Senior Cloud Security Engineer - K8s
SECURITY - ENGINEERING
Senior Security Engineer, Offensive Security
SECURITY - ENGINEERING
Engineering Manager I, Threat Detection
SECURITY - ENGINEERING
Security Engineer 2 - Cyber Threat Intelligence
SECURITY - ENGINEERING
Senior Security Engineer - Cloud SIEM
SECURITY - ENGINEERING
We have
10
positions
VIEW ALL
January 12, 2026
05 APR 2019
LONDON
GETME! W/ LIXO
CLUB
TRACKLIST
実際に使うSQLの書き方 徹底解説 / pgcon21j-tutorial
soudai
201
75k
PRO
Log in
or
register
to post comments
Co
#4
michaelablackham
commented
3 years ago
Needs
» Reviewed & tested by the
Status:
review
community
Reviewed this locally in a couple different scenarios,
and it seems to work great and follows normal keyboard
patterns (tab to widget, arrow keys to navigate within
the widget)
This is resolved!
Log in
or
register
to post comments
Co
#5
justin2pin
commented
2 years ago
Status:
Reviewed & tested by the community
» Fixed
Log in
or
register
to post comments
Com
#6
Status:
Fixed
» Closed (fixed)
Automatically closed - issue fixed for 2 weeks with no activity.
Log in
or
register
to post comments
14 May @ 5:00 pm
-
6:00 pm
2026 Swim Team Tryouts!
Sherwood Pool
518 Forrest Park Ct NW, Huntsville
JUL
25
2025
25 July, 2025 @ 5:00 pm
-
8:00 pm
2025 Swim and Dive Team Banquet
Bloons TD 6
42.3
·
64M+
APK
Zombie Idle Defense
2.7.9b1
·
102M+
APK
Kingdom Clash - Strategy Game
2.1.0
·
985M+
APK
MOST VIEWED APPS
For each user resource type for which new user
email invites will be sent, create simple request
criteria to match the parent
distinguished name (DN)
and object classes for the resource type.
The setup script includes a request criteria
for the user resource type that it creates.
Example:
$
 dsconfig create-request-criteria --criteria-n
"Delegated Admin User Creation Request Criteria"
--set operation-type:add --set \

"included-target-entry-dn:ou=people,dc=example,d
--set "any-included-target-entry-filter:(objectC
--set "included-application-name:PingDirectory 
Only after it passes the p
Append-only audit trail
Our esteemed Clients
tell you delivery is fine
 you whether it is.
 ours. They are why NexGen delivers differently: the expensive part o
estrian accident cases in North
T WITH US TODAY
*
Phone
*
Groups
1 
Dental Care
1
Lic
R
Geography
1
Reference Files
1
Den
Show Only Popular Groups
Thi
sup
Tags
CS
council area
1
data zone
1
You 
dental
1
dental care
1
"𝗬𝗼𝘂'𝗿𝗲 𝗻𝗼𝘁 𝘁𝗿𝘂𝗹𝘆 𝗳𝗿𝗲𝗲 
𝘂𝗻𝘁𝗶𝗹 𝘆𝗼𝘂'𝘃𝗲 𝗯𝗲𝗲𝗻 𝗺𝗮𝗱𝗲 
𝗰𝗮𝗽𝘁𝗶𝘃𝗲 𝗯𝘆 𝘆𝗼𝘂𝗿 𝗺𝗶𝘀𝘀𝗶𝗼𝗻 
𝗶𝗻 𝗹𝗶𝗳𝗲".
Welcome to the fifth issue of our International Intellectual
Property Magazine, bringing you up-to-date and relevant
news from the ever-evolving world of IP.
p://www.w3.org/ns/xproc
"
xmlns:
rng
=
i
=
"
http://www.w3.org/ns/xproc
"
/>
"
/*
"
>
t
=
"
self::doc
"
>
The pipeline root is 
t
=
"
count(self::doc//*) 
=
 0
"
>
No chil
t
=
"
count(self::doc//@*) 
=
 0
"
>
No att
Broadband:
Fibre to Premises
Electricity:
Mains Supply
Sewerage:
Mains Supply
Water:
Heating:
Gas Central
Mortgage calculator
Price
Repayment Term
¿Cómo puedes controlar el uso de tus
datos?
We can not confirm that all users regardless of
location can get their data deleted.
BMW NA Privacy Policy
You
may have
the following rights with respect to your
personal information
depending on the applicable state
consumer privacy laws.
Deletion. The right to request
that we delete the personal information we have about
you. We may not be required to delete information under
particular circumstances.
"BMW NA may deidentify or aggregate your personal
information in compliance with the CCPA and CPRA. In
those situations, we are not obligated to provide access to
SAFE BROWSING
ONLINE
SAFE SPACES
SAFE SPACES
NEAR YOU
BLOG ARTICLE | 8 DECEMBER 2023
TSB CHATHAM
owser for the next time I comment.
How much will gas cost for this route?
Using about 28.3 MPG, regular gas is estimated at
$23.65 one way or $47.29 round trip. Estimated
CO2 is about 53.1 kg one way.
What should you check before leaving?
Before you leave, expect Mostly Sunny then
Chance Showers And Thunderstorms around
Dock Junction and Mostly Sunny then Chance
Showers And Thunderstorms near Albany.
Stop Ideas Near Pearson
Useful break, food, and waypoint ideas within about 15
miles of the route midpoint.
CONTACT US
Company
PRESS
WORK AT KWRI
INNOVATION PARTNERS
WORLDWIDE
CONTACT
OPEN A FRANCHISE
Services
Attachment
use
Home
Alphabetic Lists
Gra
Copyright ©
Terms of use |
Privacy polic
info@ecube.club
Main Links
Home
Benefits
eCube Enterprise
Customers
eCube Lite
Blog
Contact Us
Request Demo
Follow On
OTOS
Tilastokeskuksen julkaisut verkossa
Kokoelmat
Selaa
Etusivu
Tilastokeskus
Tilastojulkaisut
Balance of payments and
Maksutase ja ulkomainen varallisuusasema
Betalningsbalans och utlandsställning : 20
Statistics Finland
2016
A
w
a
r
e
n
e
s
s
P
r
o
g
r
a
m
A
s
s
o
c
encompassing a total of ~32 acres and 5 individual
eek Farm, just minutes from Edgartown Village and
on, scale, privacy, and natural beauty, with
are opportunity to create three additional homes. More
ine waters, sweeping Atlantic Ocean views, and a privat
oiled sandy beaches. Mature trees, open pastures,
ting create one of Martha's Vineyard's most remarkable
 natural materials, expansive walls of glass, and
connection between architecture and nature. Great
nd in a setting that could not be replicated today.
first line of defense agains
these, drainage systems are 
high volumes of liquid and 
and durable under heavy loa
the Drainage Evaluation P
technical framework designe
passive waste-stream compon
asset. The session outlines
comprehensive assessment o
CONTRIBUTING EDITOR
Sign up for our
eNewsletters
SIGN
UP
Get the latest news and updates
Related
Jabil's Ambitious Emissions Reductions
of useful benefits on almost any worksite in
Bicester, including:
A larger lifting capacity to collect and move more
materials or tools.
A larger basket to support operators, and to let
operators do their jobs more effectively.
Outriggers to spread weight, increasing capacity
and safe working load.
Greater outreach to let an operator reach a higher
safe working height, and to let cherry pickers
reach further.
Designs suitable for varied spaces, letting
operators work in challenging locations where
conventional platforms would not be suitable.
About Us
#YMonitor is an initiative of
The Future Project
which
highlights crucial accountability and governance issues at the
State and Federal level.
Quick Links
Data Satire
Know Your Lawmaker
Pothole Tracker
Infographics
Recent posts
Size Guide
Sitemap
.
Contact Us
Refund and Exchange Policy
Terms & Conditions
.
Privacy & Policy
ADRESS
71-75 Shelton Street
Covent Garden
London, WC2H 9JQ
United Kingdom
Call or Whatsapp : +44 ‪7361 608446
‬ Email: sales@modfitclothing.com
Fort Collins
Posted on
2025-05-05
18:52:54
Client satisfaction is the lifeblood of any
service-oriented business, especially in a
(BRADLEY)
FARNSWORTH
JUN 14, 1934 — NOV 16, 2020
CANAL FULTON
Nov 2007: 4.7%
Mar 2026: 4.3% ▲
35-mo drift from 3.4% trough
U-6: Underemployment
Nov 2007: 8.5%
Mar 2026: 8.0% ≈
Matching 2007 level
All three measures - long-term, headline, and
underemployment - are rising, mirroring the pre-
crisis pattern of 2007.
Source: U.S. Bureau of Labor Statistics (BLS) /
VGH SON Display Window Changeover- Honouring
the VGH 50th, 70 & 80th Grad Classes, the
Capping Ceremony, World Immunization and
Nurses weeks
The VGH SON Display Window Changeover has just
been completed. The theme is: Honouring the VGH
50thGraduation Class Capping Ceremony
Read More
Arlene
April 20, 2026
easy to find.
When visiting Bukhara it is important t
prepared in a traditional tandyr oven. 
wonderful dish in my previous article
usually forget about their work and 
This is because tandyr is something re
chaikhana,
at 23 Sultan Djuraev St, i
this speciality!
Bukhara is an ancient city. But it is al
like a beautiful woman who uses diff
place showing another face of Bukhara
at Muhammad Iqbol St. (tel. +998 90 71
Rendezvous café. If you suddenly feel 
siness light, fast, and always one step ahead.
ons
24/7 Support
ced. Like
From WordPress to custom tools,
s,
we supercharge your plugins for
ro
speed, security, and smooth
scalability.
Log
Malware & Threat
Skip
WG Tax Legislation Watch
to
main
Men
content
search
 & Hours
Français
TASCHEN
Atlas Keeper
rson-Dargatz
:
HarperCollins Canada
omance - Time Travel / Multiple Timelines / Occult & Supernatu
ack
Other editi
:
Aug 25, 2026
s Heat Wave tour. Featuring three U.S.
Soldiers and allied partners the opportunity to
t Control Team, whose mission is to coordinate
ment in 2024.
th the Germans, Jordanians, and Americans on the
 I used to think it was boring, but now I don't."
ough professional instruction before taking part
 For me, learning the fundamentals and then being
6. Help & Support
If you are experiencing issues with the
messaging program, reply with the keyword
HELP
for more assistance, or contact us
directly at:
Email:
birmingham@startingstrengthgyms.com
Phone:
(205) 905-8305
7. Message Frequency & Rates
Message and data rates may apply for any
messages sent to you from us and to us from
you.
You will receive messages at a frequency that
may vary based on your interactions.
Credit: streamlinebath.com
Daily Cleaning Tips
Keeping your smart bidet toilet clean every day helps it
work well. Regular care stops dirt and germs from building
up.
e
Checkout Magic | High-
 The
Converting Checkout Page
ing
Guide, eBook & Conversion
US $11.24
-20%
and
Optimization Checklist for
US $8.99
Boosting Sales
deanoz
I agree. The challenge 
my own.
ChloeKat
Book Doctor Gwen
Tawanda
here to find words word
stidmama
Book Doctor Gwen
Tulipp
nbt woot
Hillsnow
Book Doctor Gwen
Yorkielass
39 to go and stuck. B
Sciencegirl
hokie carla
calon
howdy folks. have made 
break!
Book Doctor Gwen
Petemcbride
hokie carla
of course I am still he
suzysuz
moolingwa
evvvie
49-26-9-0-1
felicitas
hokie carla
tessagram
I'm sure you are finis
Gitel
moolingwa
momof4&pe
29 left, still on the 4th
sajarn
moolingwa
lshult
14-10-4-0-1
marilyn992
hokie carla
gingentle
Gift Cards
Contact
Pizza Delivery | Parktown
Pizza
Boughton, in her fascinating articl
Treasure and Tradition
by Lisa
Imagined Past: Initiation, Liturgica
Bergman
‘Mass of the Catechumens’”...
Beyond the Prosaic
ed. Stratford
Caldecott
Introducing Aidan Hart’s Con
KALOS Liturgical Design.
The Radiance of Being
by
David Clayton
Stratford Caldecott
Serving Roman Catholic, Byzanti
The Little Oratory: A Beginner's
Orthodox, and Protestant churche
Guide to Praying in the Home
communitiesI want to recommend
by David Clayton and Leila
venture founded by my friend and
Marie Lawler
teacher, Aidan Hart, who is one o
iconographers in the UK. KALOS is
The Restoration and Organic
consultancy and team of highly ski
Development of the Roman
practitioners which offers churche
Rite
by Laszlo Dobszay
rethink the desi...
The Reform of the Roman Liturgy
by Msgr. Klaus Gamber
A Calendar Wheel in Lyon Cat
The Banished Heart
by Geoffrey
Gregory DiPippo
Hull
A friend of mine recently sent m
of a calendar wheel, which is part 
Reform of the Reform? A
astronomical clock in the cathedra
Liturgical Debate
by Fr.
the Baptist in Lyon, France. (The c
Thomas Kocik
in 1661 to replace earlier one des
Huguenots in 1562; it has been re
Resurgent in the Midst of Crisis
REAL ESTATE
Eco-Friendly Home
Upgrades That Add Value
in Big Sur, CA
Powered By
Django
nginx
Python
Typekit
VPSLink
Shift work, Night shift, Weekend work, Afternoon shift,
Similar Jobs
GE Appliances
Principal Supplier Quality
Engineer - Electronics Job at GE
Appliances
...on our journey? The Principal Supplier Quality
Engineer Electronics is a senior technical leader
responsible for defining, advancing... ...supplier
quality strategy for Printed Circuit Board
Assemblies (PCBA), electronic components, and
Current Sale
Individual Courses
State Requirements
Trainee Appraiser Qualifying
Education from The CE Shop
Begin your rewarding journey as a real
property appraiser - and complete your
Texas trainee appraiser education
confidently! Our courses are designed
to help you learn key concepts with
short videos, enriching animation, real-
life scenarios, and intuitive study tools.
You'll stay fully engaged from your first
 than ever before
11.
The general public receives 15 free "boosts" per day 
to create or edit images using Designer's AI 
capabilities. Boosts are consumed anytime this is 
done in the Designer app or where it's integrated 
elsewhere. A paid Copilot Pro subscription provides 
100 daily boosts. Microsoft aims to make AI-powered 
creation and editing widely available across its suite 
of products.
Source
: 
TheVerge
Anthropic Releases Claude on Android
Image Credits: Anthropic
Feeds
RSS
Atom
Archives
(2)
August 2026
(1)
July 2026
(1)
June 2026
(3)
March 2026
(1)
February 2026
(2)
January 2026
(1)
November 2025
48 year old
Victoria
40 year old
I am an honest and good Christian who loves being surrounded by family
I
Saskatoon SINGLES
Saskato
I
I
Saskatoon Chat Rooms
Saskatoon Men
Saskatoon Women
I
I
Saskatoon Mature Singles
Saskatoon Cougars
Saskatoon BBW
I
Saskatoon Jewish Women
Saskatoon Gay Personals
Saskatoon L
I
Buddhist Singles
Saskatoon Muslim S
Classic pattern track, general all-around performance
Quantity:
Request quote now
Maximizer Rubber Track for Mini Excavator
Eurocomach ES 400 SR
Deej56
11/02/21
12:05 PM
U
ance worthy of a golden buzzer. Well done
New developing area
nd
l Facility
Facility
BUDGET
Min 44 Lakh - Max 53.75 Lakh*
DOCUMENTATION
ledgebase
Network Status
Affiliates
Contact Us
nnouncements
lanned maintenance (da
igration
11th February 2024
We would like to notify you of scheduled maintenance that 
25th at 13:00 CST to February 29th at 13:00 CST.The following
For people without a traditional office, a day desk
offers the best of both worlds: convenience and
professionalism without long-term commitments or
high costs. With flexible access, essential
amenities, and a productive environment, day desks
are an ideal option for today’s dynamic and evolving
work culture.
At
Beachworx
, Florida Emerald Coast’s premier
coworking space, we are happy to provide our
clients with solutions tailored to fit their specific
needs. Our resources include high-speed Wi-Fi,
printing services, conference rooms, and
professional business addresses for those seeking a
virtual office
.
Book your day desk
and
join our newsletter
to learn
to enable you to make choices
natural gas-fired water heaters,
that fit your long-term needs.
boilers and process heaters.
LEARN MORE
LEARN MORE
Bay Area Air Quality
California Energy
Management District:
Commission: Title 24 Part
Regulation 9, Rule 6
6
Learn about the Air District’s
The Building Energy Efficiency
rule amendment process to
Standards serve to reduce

Exercise brief ->
Look in the material above for the line with "For people without" and the line with "coworking space, we are happy to provide our", and transcribe exactly those lines and all lines between them, nothing more.

Result of the exercise ->
For people without a traditional office, a day desk
offers the best of both worlds: convenience and
professionalism without long-term commitments or
high costs. With flexible access, essential
amenities, and a productive environment, day desks
are an ideal option for today’s dynamic and evolving
work culture.
At
Beachworx
, Florida Emerald Coast’s premier
coworking space, we are happy to provide our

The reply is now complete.